Nos Açores, esta confiança do público na ciência começou a ser fomentada há quase 30 anos, altura em que a ciência passou a ser central na necessária mudança do paradigma socioeconómico da região. Nesta estratégia de investimento na ciência foi incluída a educação, a divulgação e a comunicação de ciência como armas essenciais para o sucesso da sua implementação, com resultados que já são visíveis: uma rede de centros de ciência, com uma comunicação de proximidade e ações que levam a ciência a todos os açorianos; o surgimento de uma nova geração com formação especializada; e uma população açoriana mais formada, informada e com maior sentido crítico.

É esta mesma população que hoje tem confiança num futuro onde a ciência é ator principal, mas é também uma que exige mais (e melhor) informação, mais participação e envolvimento nos processos de decisão ligados à ciência. Até porque não há ciência sem cidadãos: para o bem ou para o mal, o seu investimento, desenvolvimento e aplicação tem impactos certos em todo o tecido social.

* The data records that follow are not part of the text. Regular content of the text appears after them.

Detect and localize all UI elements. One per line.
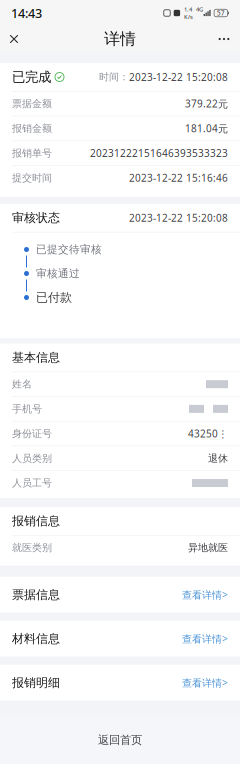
staticText: 181.04元: [185, 122, 228, 135]
staticText: 基本信息: [12, 350, 60, 365]
staticText: 报销信息: [12, 513, 60, 528]
staticText: 已付款: [36, 290, 72, 305]
staticText: 退休: [208, 452, 228, 465]
staticText: 报销金额: [12, 122, 52, 135]
staticText: 已提交待审核: [36, 243, 102, 256]
staticText: 379.22元: [185, 97, 228, 110]
staticText: 人员工号: [12, 477, 52, 489]
staticText: 2023-12-22 15:16:46: [129, 171, 228, 185]
staticText: 提交时间: [12, 172, 52, 184]
staticText: 43250⋮: [188, 427, 228, 440]
button[interactable]: 材料信息: [0, 621, 240, 657]
button[interactable]: Close: [2, 26, 26, 52]
button[interactable]: 返回首页: [0, 716, 240, 764]
staticText: 材料信息: [12, 631, 60, 646]
staticText: 查看详情>: [182, 632, 228, 646]
staticText: 票据信息: [12, 587, 60, 602]
staticText: 手机号: [12, 403, 42, 415]
staticText: 2023-12-22 15:20:08: [129, 70, 228, 84]
staticText: 4G: [196, 5, 203, 13]
staticText: 人员类别: [12, 452, 52, 465]
staticText: 查看详情>: [182, 676, 228, 690]
staticText: 查看详情>: [182, 588, 228, 602]
staticText: 姓名: [12, 378, 32, 390]
staticText: 报销明细: [12, 675, 60, 690]
staticText: 时间：: [99, 71, 129, 83]
staticText: 报销单号: [12, 147, 52, 159]
button[interactable]: More options: [212, 26, 236, 52]
staticText: 身份证号: [12, 427, 52, 440]
staticText: 审核状态: [12, 210, 60, 225]
staticText: 异地就医: [188, 541, 228, 554]
staticText: 1.4: [184, 5, 192, 13]
button[interactable]: 报销明细: [0, 665, 240, 701]
staticText: 返回首页: [98, 733, 142, 747]
staticText: 票据金额: [12, 97, 52, 110]
staticText: 就医类别: [12, 541, 52, 554]
button[interactable]: 票据信息: [0, 577, 240, 613]
staticText: 57: [217, 8, 225, 18]
staticText: 14:43: [11, 4, 42, 22]
staticText: 审核通过: [36, 267, 80, 280]
staticText: 详情: [104, 29, 136, 49]
staticText: 2023-12-22 15:20:08: [129, 211, 228, 225]
staticText: 已完成: [12, 69, 51, 85]
staticText: 20231222151646393533323: [90, 146, 228, 160]
staticText: K/s: [184, 13, 193, 21]
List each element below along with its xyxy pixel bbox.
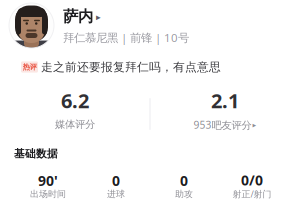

Por isso, a ciência tem de se comunicar e, ao fazê-lo, deixar de acontecer longe dos olhos do público. Já para o fazer com sucesso, tem de conhecer o seu público, o que este pretende saber e como pretende que a ciência afete o seu futuro, definindo o próprio amanhã da ciência. Só assim será possível nutrir esta confiança, que nunca será reforçada numa comunicação de ciência unidirecional: é necessário que os cidadãos sejam ouvidos, que se sintam parte do processo e que sejam, também, agentes da mudança.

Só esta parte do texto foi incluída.